Professionals in the legal field that have studied our case, agree our case was grossly mismanaged from the onset and that we would have a case to pursue if we so chose, but we would have to do so privately.

B5. As parents, we were not financially well off to privately fund a legal challenge calling for a full enquiry, and legal aid in the UK has been going through some extensive harvesting. Since the start of the case back in 2008, we approached our South African embassy, only to be told, "UK soil, UK rules" and "our embassy is an invited guest in this country and we do not wish to lose that invitation". Why was our extended family in SA


not considered for adoption despite their numerous requests to do so? Simply because to carry out the international assessments would be too costly and secondly, the SA legislation only permits SA social workers to carry out the assessments on South Africans citizens and rightly so.
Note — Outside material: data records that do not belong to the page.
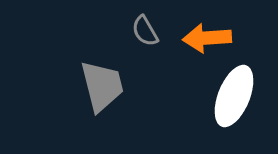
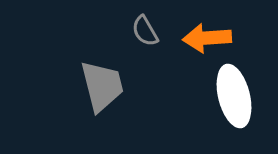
white ellipse: rotated 36 degrees counterclockwise
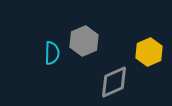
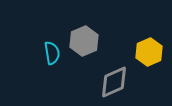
cyan semicircle: rotated 10 degrees counterclockwise
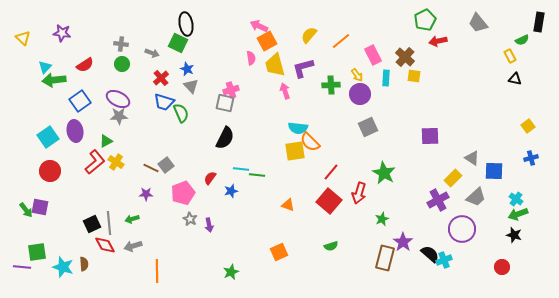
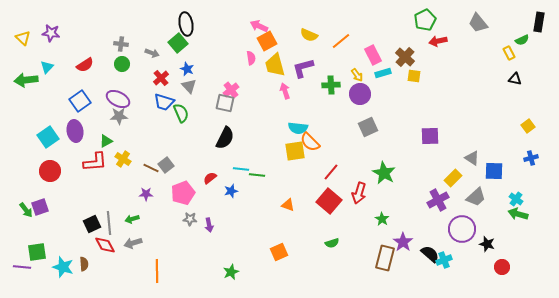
purple star at (62, 33): moved 11 px left
yellow semicircle at (309, 35): rotated 108 degrees counterclockwise
green square at (178, 43): rotated 24 degrees clockwise
yellow rectangle at (510, 56): moved 1 px left, 3 px up
cyan triangle at (45, 67): moved 2 px right
cyan rectangle at (386, 78): moved 3 px left, 5 px up; rotated 70 degrees clockwise
green arrow at (54, 80): moved 28 px left
gray triangle at (191, 86): moved 2 px left
pink cross at (231, 90): rotated 21 degrees counterclockwise
red L-shape at (95, 162): rotated 35 degrees clockwise
yellow cross at (116, 162): moved 7 px right, 3 px up
red semicircle at (210, 178): rotated 16 degrees clockwise
purple square at (40, 207): rotated 30 degrees counterclockwise
green arrow at (518, 214): rotated 36 degrees clockwise
gray star at (190, 219): rotated 24 degrees counterclockwise
green star at (382, 219): rotated 16 degrees counterclockwise
black star at (514, 235): moved 27 px left, 9 px down
gray arrow at (133, 246): moved 3 px up
green semicircle at (331, 246): moved 1 px right, 3 px up
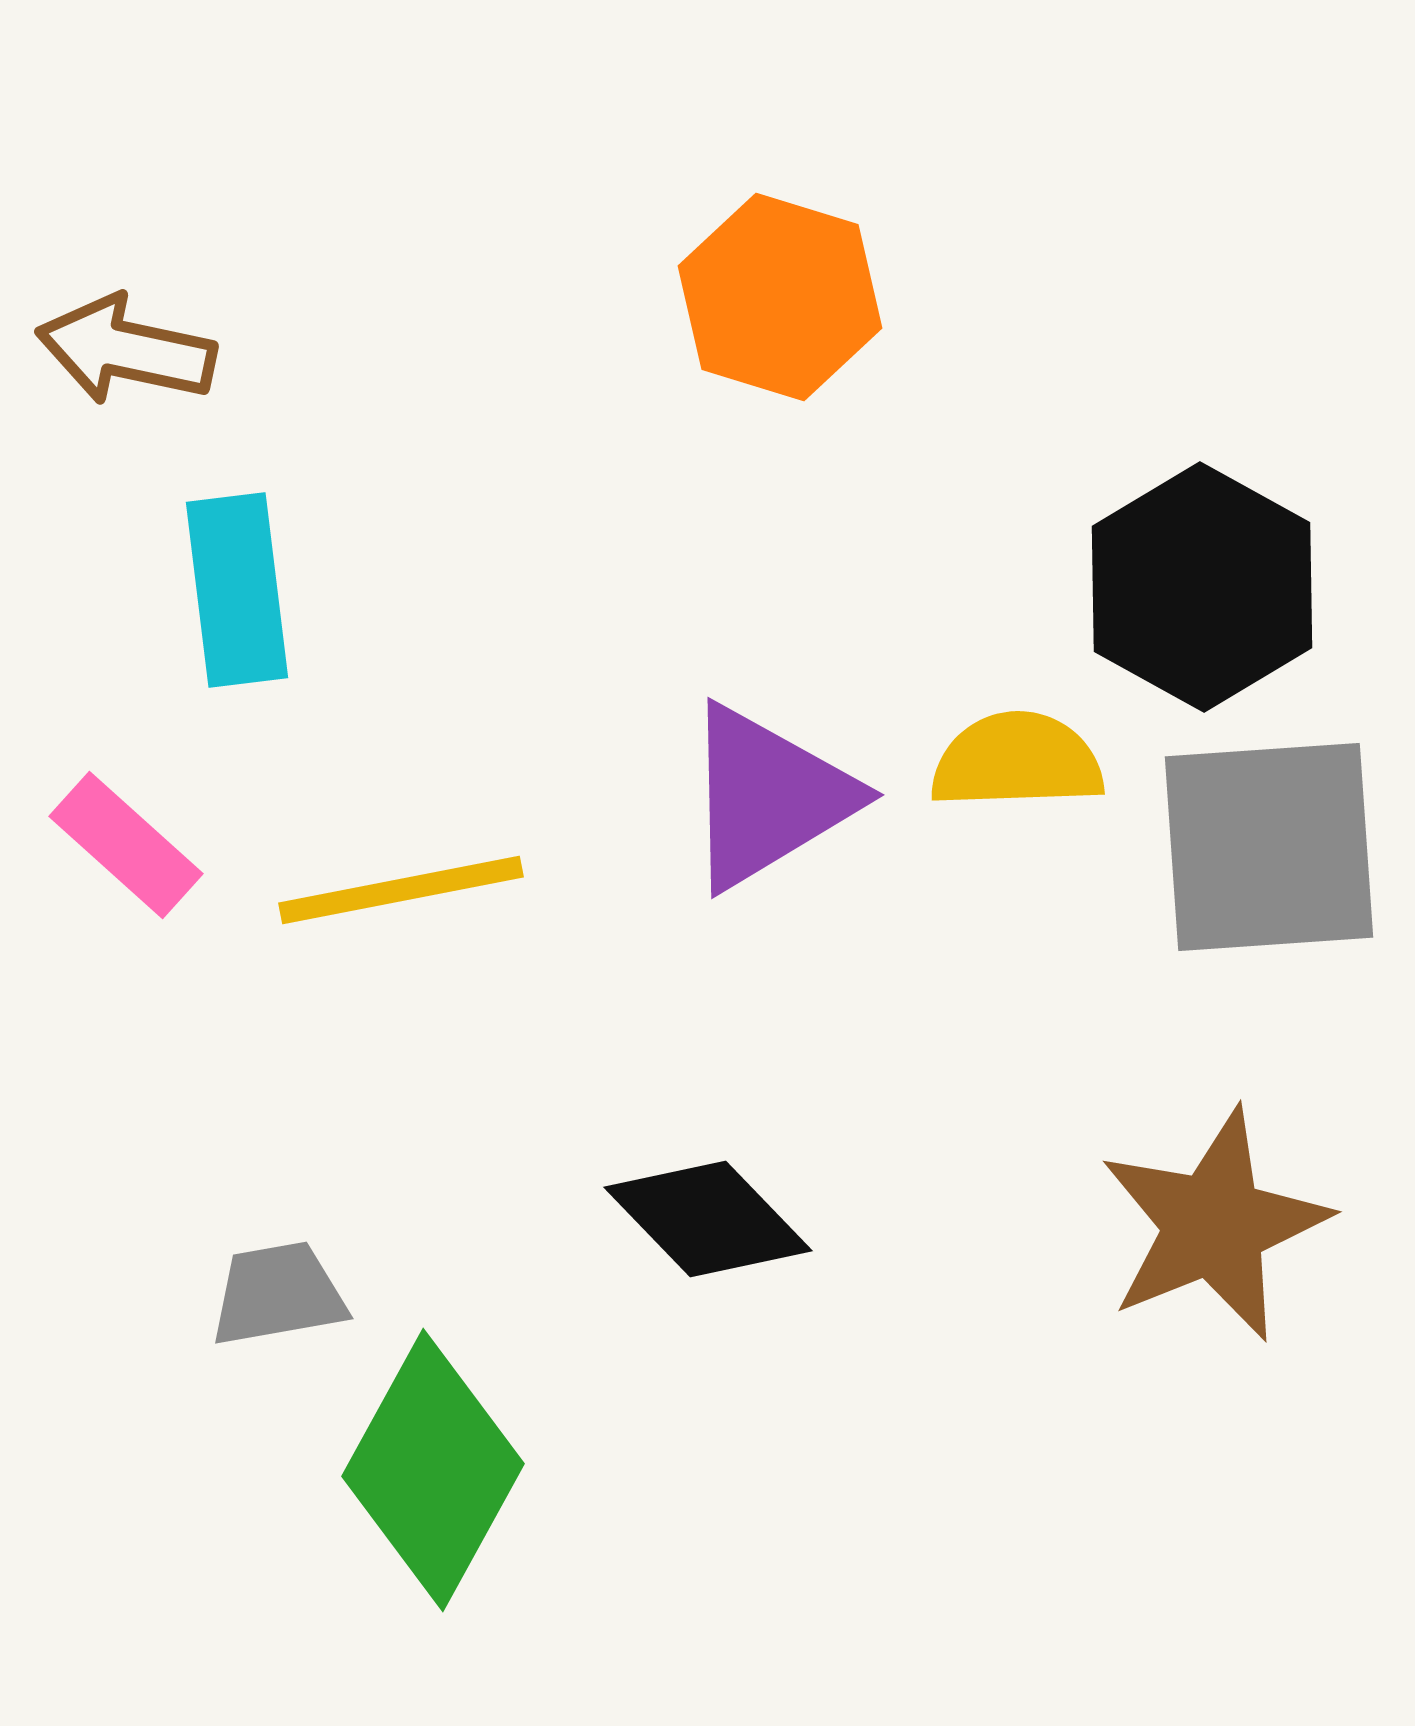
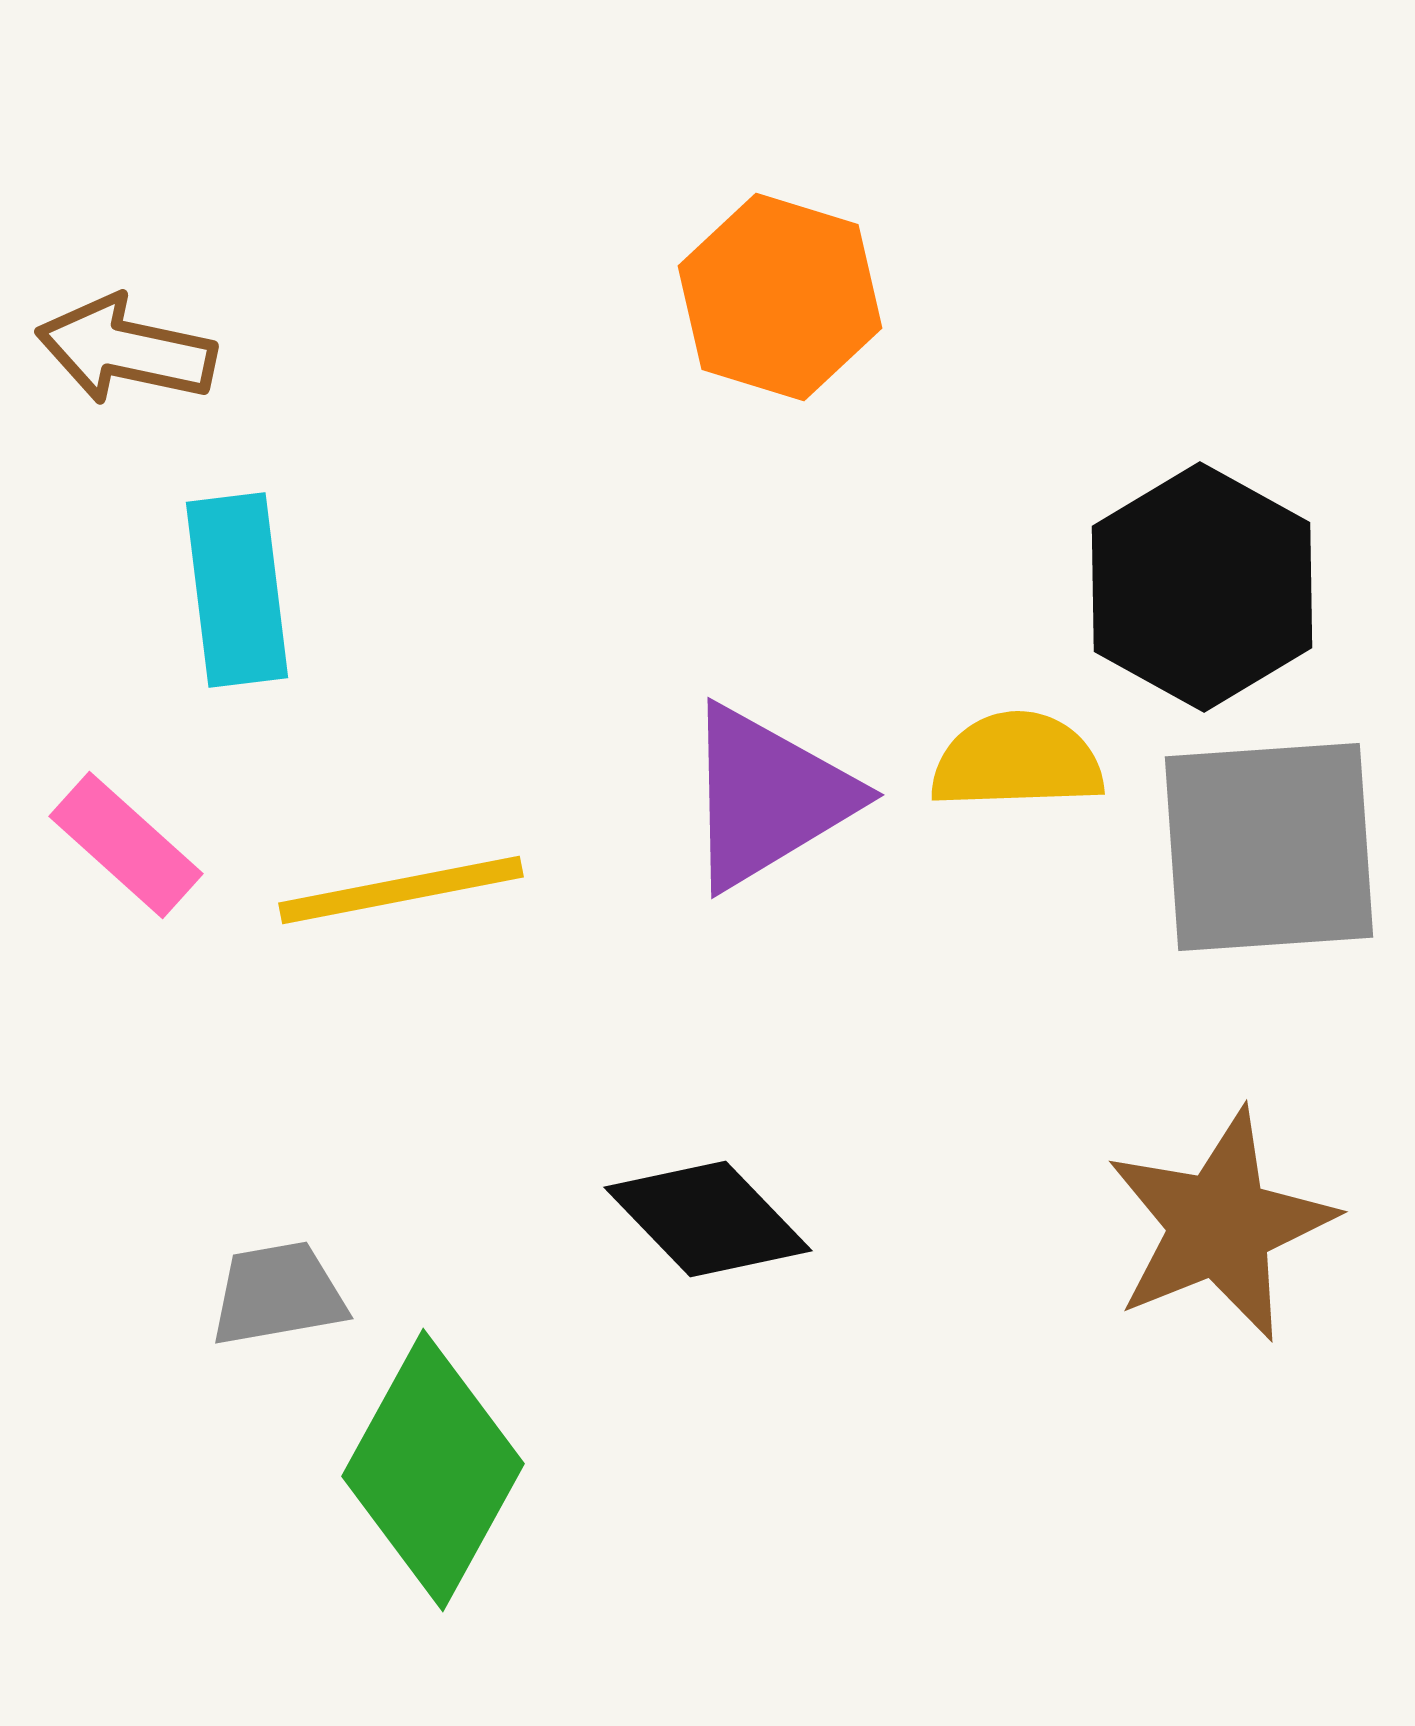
brown star: moved 6 px right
B6. We were left with no recourse to a resolution and no way of correcting what the system had got so terribly wrong. As foreigners to the system, we were disadvantaged from the onset. We have no contact with our children. Our children have lost us and their entire family. How can this be what is in my children's best interests?

B7. Throughout this entire experience, my sons were never offered any help or guidance let alone counselling to help process being ripped away from their loving parents. Neither my husband nor I were ever offered help, support or guidance to navigate through the whole process. We had multiple nervous breakdowns and lost my business. We were diagnosed with PTSD which is still triggered to today and we have lost hope or trust in the system. We were subject to appalling treatment by social care staff from being strip searched because they feared we were wearing recording devices to being threatened with our lives if we challenged the adoption of our children at our first meeting with the social worker at the start of proceedings. We have had to endure racial slurs and racial profiling by social care staff and the appointed guardian ad litem. We have been threatened with contact being withheld if my husband or I ever spoke in our home language to each other. Threats of withholding contact were used by social care to carry our numerous intimidation and illicit acts. We were even advised by court clerks that they had seen questionable acts and corruption taking place in our case whilst we were in the court and advised to grab our kids and run.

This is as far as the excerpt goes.